Perhaps it's the same screwed up logic that lets property owners deduct the interest on their mortgages but doesn't allow renters to deduct their rents: owners of private property deserve government subsidies, while those renters, even if they need it more, are left by the tax code to fend for themselves. This is probably why the incredible two-home deduction is in place as well, benefitting the very few who own two homes, probably applicable primarily to congressional representatives who have to live in D.C. part of their time (and write these laws) and all their wealthy donors.

Next time we hear politicians quibble over the size of the government and its role, we should remind the disputants that they should start by eliminating all unfair subsidies that benefit the already rich at the expense of those who remain poor no matter how hard they work.

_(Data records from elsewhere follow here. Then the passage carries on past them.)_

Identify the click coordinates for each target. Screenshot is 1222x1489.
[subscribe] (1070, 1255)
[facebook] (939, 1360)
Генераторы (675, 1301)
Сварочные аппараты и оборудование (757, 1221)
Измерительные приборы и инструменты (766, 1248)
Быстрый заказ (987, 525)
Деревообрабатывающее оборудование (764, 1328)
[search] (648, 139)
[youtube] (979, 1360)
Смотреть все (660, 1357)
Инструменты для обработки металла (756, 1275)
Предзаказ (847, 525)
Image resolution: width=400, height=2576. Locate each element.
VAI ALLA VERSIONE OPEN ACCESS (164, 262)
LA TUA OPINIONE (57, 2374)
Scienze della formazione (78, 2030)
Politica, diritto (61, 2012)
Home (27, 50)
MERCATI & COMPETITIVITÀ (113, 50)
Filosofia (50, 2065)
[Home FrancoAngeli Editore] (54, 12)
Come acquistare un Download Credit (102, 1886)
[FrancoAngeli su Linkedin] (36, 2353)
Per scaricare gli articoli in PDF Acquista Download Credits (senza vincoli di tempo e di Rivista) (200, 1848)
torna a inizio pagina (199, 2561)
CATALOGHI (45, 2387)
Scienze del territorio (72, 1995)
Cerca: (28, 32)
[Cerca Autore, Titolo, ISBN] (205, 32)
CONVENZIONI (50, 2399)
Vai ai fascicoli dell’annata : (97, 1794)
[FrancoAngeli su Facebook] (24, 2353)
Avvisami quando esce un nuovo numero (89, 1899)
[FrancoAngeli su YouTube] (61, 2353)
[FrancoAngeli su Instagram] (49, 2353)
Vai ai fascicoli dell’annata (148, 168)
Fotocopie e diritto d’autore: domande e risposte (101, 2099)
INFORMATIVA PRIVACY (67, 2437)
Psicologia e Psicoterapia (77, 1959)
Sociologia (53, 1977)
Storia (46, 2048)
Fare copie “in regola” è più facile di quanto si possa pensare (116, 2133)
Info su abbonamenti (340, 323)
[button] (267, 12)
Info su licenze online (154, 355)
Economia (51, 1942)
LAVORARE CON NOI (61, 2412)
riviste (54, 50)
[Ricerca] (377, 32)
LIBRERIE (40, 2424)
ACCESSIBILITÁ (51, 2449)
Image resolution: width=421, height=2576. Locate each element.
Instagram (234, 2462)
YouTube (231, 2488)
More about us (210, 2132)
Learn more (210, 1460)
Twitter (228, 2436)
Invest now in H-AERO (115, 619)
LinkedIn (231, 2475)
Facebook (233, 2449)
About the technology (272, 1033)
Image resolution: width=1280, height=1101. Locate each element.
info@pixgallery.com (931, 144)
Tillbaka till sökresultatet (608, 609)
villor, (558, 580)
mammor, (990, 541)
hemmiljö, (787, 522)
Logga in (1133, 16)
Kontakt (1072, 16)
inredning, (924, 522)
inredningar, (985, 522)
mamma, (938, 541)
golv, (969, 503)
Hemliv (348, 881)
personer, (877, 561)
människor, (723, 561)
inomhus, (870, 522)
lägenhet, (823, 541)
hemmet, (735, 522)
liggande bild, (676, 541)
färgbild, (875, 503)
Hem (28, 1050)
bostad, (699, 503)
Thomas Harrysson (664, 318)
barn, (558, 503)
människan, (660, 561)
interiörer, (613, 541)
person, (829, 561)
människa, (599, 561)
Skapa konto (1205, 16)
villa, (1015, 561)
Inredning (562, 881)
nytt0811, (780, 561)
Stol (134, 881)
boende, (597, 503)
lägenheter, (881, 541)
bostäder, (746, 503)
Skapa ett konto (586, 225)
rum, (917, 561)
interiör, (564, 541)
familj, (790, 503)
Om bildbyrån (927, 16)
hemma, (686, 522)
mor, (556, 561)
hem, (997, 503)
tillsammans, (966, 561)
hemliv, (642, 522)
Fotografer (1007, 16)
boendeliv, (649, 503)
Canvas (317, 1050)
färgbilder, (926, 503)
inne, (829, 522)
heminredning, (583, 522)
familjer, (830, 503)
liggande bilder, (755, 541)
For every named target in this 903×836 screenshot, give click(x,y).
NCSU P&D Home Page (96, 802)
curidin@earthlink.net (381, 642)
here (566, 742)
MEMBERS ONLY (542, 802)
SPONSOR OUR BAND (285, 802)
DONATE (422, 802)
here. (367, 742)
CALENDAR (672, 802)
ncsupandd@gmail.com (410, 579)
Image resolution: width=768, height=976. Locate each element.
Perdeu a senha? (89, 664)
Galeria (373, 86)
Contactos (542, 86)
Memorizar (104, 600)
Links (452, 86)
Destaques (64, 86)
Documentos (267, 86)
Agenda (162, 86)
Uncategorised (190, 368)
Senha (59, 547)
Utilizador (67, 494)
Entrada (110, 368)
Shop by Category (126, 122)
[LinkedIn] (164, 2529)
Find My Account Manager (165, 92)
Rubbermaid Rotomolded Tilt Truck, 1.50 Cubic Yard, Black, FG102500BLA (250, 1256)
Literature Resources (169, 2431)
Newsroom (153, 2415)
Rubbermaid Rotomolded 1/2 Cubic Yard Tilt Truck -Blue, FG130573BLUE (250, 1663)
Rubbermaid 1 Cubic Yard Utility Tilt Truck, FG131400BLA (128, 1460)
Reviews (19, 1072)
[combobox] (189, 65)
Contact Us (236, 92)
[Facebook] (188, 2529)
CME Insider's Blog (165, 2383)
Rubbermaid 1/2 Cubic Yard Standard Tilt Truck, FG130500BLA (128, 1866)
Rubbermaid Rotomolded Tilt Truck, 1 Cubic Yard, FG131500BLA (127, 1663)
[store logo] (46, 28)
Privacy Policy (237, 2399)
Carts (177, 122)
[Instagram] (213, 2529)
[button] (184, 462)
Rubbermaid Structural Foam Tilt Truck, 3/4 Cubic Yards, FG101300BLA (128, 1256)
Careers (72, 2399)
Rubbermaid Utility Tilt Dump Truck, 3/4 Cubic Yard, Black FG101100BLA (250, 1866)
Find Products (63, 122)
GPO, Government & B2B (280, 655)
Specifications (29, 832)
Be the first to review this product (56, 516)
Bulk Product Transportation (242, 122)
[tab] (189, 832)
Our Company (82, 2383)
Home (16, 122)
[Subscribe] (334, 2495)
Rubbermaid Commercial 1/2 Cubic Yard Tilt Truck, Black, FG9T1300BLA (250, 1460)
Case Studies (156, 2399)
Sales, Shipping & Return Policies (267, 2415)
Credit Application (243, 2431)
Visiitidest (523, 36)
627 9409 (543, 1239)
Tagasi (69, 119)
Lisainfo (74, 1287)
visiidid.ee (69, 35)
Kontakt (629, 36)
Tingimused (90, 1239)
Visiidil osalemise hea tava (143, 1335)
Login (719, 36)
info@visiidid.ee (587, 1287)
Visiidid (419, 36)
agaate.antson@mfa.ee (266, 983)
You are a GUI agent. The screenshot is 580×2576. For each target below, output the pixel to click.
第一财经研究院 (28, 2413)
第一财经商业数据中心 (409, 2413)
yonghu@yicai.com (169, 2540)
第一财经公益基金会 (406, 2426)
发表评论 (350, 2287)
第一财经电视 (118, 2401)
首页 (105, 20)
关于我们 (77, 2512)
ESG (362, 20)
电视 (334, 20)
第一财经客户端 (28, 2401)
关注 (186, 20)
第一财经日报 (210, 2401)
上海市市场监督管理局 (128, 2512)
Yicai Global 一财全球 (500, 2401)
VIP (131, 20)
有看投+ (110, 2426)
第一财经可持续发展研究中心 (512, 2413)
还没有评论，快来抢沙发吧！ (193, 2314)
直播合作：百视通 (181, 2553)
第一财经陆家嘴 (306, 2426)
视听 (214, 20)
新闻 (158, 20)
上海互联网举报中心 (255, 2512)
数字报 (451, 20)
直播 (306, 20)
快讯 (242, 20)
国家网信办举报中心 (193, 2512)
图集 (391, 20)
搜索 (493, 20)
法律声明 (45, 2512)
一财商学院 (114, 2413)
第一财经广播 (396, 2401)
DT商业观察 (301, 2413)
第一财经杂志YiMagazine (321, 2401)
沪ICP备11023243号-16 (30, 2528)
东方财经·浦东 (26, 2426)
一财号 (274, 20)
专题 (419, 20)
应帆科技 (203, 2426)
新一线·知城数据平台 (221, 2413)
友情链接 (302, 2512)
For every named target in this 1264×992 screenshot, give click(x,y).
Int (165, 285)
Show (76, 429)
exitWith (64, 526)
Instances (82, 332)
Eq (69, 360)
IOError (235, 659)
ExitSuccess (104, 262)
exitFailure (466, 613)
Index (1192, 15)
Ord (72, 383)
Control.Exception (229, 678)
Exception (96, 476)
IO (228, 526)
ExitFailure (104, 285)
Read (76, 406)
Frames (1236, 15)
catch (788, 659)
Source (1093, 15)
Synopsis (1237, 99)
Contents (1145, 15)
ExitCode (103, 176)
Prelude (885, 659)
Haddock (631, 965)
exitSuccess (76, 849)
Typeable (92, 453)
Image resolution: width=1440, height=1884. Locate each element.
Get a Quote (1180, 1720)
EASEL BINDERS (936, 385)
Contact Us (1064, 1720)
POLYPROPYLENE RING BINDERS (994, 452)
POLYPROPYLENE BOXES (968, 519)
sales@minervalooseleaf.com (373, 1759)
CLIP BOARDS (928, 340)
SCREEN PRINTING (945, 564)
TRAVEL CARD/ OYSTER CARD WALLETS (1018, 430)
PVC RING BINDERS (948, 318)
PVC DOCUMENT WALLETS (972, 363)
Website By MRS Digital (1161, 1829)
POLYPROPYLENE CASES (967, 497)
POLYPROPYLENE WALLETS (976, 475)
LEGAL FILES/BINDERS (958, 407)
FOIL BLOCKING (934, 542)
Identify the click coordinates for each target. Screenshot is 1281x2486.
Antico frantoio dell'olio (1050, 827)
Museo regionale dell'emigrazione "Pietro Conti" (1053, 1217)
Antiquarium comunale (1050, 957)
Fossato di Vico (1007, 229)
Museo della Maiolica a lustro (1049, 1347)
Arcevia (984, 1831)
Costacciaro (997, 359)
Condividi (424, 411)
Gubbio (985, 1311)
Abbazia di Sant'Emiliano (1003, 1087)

And speaking of work, has either presidential candidate really worked the way their potential constituents have been for years? Receiving $250,000 for a speech to Wall Street is hardly "work" when compared to the minimum annual wage of around $15,000; the same goes for licensing agreements from one's brand in comparison to those who actually clean and serve in all those hotel and resort properties.

Americans are generous in overlooking this duo of free-loaders; maybe they believe they can be like them one day. But the rate and gap of wealth and income inequality is getting bigger, not smaller as time goes by. And the opportunity to climb up the ladder is getting slimmer every year. Inequality.org reminds us that "America's top 10 percent now average nearly nine times as much income as the bottom 90 percent." Similarly, "America's top 1 percent, for instance, holds nearly half the national wealth invested in stocks and mutual funds." This is where Occupy Wall Street (remember them?) and the Tea Party (still in full force in the House of Representatives) are in agreement: between big banks and big government bailing them out, what is left to the average American worker?

So, when the two candidates tell us they hear us, that they care about the plight of the working men and women of this country, let us ask them to describe the hardship of the working poor of America, the Walmart employees who still need food stamps and Medicaid to finish the month. Instead of ignoring them or simply using them as a rhetorical tool, let's ask them to start their speeches by pointing out the hypocrisy of the rich and their callous use of government welfare. Let them begin with a confessional moment before they promise the rest of us a better future.

Raphael Sassower is philosophy chair at the University of Colorado, Colorado Springs. Prof. Sassower's latest books are Compromising the Ideals of Science (2015), The Price of Public Intellectuals (2014), and Sports and Religion in American Culture (2014, with Jeff Scholes). He grew up in Israel and moved to the United States as a young man after serving as an officer in the IDF.